En el supuesto de autos, el adherente, además de hacer suyos los motivos expuestos por las representaciones procesales del acusado Agapito y de los acusados Marco Antonio y Adolfo, desarrolla en los distintos apartados de su escrito diversos motivos y pretensiones, que ejercita en su recurso supeditado. No obstante, la Sala ha podido verificar que dichos motivos y pretensiones coinciden en lo esencial con los invocados en el recurso de Agapito y también en el recurso de Marco Antonio y Adolfo.
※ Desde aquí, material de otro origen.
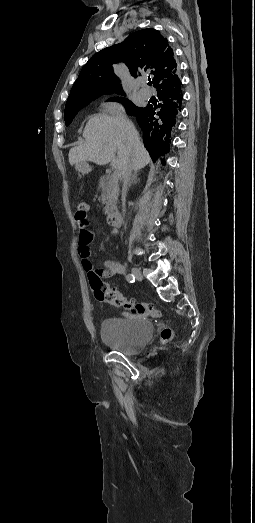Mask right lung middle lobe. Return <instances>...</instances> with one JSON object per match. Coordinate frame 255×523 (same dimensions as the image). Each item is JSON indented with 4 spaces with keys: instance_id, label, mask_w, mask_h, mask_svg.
Returning a JSON list of instances; mask_svg holds the SVG:
<instances>
[{
    "instance_id": "obj_1",
    "label": "right lung middle lobe",
    "mask_w": 255,
    "mask_h": 523,
    "mask_svg": "<svg viewBox=\"0 0 255 523\" xmlns=\"http://www.w3.org/2000/svg\"><path fill=\"white\" fill-rule=\"evenodd\" d=\"M109 100L110 101H118V102L123 103L124 105L128 101V99L119 98V97L111 98ZM90 102L66 104L65 112H64V119H65L66 126H68L72 122V120L76 116L77 112L79 110H81L83 107H85L86 105H88Z\"/></svg>"
}]
</instances>
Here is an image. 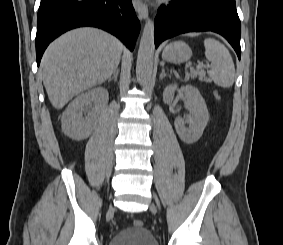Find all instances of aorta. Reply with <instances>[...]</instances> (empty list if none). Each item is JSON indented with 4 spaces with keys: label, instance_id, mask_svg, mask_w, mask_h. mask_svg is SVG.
<instances>
[{
    "label": "aorta",
    "instance_id": "762f6f07",
    "mask_svg": "<svg viewBox=\"0 0 283 245\" xmlns=\"http://www.w3.org/2000/svg\"><path fill=\"white\" fill-rule=\"evenodd\" d=\"M154 50V22L148 19L141 36L136 64V74L140 84L146 83L152 76Z\"/></svg>",
    "mask_w": 283,
    "mask_h": 245
}]
</instances>
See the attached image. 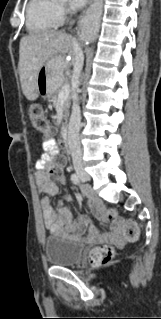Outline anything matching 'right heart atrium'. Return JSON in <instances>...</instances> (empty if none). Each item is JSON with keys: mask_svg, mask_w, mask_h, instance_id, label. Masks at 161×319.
Segmentation results:
<instances>
[{"mask_svg": "<svg viewBox=\"0 0 161 319\" xmlns=\"http://www.w3.org/2000/svg\"><path fill=\"white\" fill-rule=\"evenodd\" d=\"M58 13L60 17V23L64 20L68 13V9L64 5H58Z\"/></svg>", "mask_w": 161, "mask_h": 319, "instance_id": "right-heart-atrium-1", "label": "right heart atrium"}]
</instances>
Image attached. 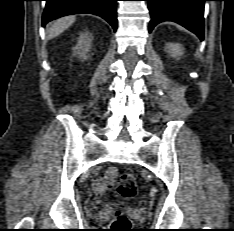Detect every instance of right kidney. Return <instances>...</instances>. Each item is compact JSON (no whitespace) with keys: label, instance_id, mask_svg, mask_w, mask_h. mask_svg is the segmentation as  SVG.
Wrapping results in <instances>:
<instances>
[{"label":"right kidney","instance_id":"ca27d5eb","mask_svg":"<svg viewBox=\"0 0 234 231\" xmlns=\"http://www.w3.org/2000/svg\"><path fill=\"white\" fill-rule=\"evenodd\" d=\"M92 38L89 33L81 34L78 40V44L74 48V55H78L81 59H87V53L91 47Z\"/></svg>","mask_w":234,"mask_h":231}]
</instances>
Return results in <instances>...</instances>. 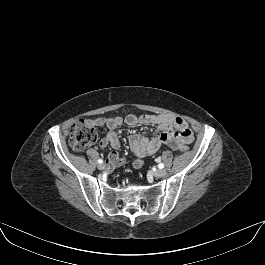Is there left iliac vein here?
Listing matches in <instances>:
<instances>
[{
  "label": "left iliac vein",
  "instance_id": "left-iliac-vein-1",
  "mask_svg": "<svg viewBox=\"0 0 265 265\" xmlns=\"http://www.w3.org/2000/svg\"><path fill=\"white\" fill-rule=\"evenodd\" d=\"M166 170L164 169H158L156 171L153 172V175L156 177V178H162L166 175Z\"/></svg>",
  "mask_w": 265,
  "mask_h": 265
}]
</instances>
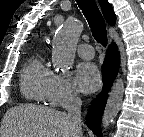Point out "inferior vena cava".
I'll list each match as a JSON object with an SVG mask.
<instances>
[{
	"mask_svg": "<svg viewBox=\"0 0 144 137\" xmlns=\"http://www.w3.org/2000/svg\"><path fill=\"white\" fill-rule=\"evenodd\" d=\"M81 104L82 101L77 93H73L70 96L67 105V115L72 119L73 126L80 132V137H82L81 131Z\"/></svg>",
	"mask_w": 144,
	"mask_h": 137,
	"instance_id": "inferior-vena-cava-1",
	"label": "inferior vena cava"
}]
</instances>
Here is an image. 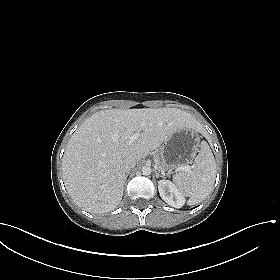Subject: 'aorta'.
I'll list each match as a JSON object with an SVG mask.
<instances>
[{
    "instance_id": "obj_1",
    "label": "aorta",
    "mask_w": 280,
    "mask_h": 280,
    "mask_svg": "<svg viewBox=\"0 0 280 280\" xmlns=\"http://www.w3.org/2000/svg\"><path fill=\"white\" fill-rule=\"evenodd\" d=\"M141 171L143 175L148 176L151 174L152 170L149 166H144Z\"/></svg>"
}]
</instances>
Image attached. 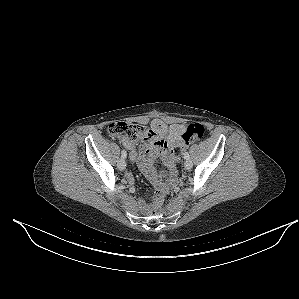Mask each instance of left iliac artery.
<instances>
[{
    "instance_id": "left-iliac-artery-1",
    "label": "left iliac artery",
    "mask_w": 299,
    "mask_h": 299,
    "mask_svg": "<svg viewBox=\"0 0 299 299\" xmlns=\"http://www.w3.org/2000/svg\"><path fill=\"white\" fill-rule=\"evenodd\" d=\"M184 158H185L186 160L190 158V156H189V153H188V152H185V153H184Z\"/></svg>"
}]
</instances>
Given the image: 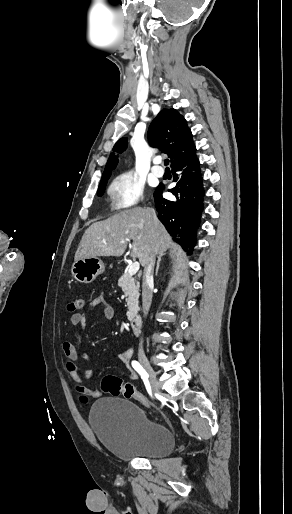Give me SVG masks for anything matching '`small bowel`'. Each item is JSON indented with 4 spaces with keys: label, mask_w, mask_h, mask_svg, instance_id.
<instances>
[{
    "label": "small bowel",
    "mask_w": 292,
    "mask_h": 514,
    "mask_svg": "<svg viewBox=\"0 0 292 514\" xmlns=\"http://www.w3.org/2000/svg\"><path fill=\"white\" fill-rule=\"evenodd\" d=\"M90 308H99L101 310L103 318L106 320H111L115 317V309L109 304L104 297V295H97L92 302L90 303ZM70 322L74 327H82L86 322V314L84 313H74L70 317ZM63 354L65 357V365L68 376L73 382L77 391H79L83 396L82 400L86 401L87 398H99L103 395L102 391L94 388H89L85 385L84 380L90 379L94 376V373L90 370L80 371L76 366V361L79 356V352L75 345L70 341H65L62 345ZM83 357L88 361H93L95 358L92 354L84 352ZM121 361L124 364L129 363V353L126 351L120 356ZM129 378L131 380H135L137 378V374L135 371L130 370Z\"/></svg>",
    "instance_id": "obj_1"
}]
</instances>
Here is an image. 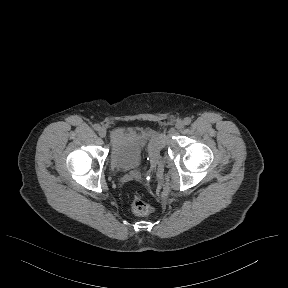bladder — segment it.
Here are the masks:
<instances>
[{"label":"bladder","instance_id":"1","mask_svg":"<svg viewBox=\"0 0 288 288\" xmlns=\"http://www.w3.org/2000/svg\"><path fill=\"white\" fill-rule=\"evenodd\" d=\"M159 145L151 130L118 128L110 134V165L118 171L137 169L144 160L159 155Z\"/></svg>","mask_w":288,"mask_h":288}]
</instances>
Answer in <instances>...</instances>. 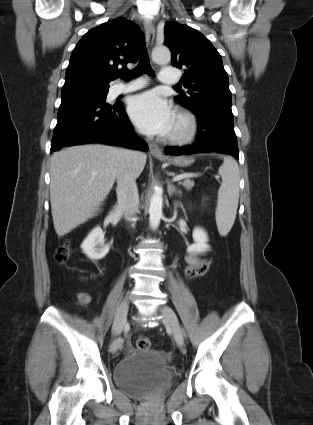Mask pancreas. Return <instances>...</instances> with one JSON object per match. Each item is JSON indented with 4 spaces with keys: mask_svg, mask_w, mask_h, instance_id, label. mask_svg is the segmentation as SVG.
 <instances>
[{
    "mask_svg": "<svg viewBox=\"0 0 313 425\" xmlns=\"http://www.w3.org/2000/svg\"><path fill=\"white\" fill-rule=\"evenodd\" d=\"M179 184L185 187L187 190H190L192 189V187H194V181H191L189 179H186L183 182H180Z\"/></svg>",
    "mask_w": 313,
    "mask_h": 425,
    "instance_id": "1",
    "label": "pancreas"
}]
</instances>
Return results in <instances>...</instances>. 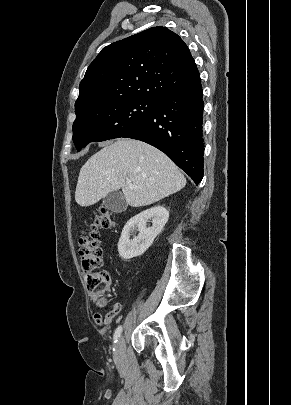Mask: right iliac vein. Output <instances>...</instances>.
<instances>
[{
    "label": "right iliac vein",
    "instance_id": "63e3f726",
    "mask_svg": "<svg viewBox=\"0 0 291 405\" xmlns=\"http://www.w3.org/2000/svg\"><path fill=\"white\" fill-rule=\"evenodd\" d=\"M116 357L119 362H122L125 357V340L121 337L116 344Z\"/></svg>",
    "mask_w": 291,
    "mask_h": 405
}]
</instances>
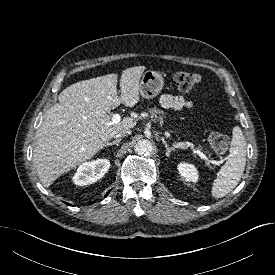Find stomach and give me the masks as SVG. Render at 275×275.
Returning a JSON list of instances; mask_svg holds the SVG:
<instances>
[{
  "mask_svg": "<svg viewBox=\"0 0 275 275\" xmlns=\"http://www.w3.org/2000/svg\"><path fill=\"white\" fill-rule=\"evenodd\" d=\"M164 85L163 77L157 71H146L139 83V93L145 99L157 96Z\"/></svg>",
  "mask_w": 275,
  "mask_h": 275,
  "instance_id": "obj_1",
  "label": "stomach"
}]
</instances>
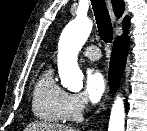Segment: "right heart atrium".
Segmentation results:
<instances>
[{
    "label": "right heart atrium",
    "instance_id": "d8ad5b80",
    "mask_svg": "<svg viewBox=\"0 0 147 131\" xmlns=\"http://www.w3.org/2000/svg\"><path fill=\"white\" fill-rule=\"evenodd\" d=\"M87 107V98L83 93L66 92L62 102V117L64 121L79 120Z\"/></svg>",
    "mask_w": 147,
    "mask_h": 131
}]
</instances>
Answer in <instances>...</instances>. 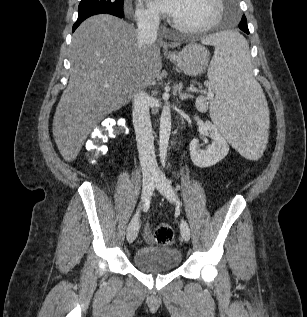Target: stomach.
<instances>
[{"mask_svg":"<svg viewBox=\"0 0 307 317\" xmlns=\"http://www.w3.org/2000/svg\"><path fill=\"white\" fill-rule=\"evenodd\" d=\"M210 53L200 44L190 43L180 52L169 55V59L189 76H200L208 67Z\"/></svg>","mask_w":307,"mask_h":317,"instance_id":"stomach-1","label":"stomach"}]
</instances>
En consecuencia, se reiteran todos y cada uno de los argumentos expresados por este Tribunal en los Fundamentos por los cuales se resuelven los citados recursos y por consiguiente, se estima parcialmente la adhesión en lo relativo a la responsabilidad civil derivada del delito de daños que, como se ha señalado, asciende a la suma de 1.000 €.
Fallo
Estimar parcialmente los recursos de apelación presentados por D. Agapito, representado por la Procuradora Sra. Mata Gallardo y por D. Marco Antonio y D. Adolfo, representado por la Procuradora Sra. Alcalde Ruiz, así como la adhesión formulada por D. Pablo Jesús, representado por la Procuradora Sra. Pardillo Sanz, contra la Sentencia de 24 de febrero de 2023 dictada por el Juzgado de lo Penal nº 1 de Soria en el Procedimiento Abreviado 65/2023, la cual se revoca únicamente respecto al pronunciamiento relativo a la responsabilidad civil derivada de la comisión de un delito de daños del art.263.1 CP, en virtud de lo cual, D. Agapito, D. Marco Antonio, D. Adolfo y D. Pablo Jesús deberán indemnizar conjunta y solidariamente a D. Faustino en la suma de 1.000 €., manteniendo el resto de pronunciamientos de la sentencia
Con declaración de oficio de las costas de esta alzada.
Así lo acuerdan, mandan y firman los Ilmos. Sres. de la Sala, doy fe.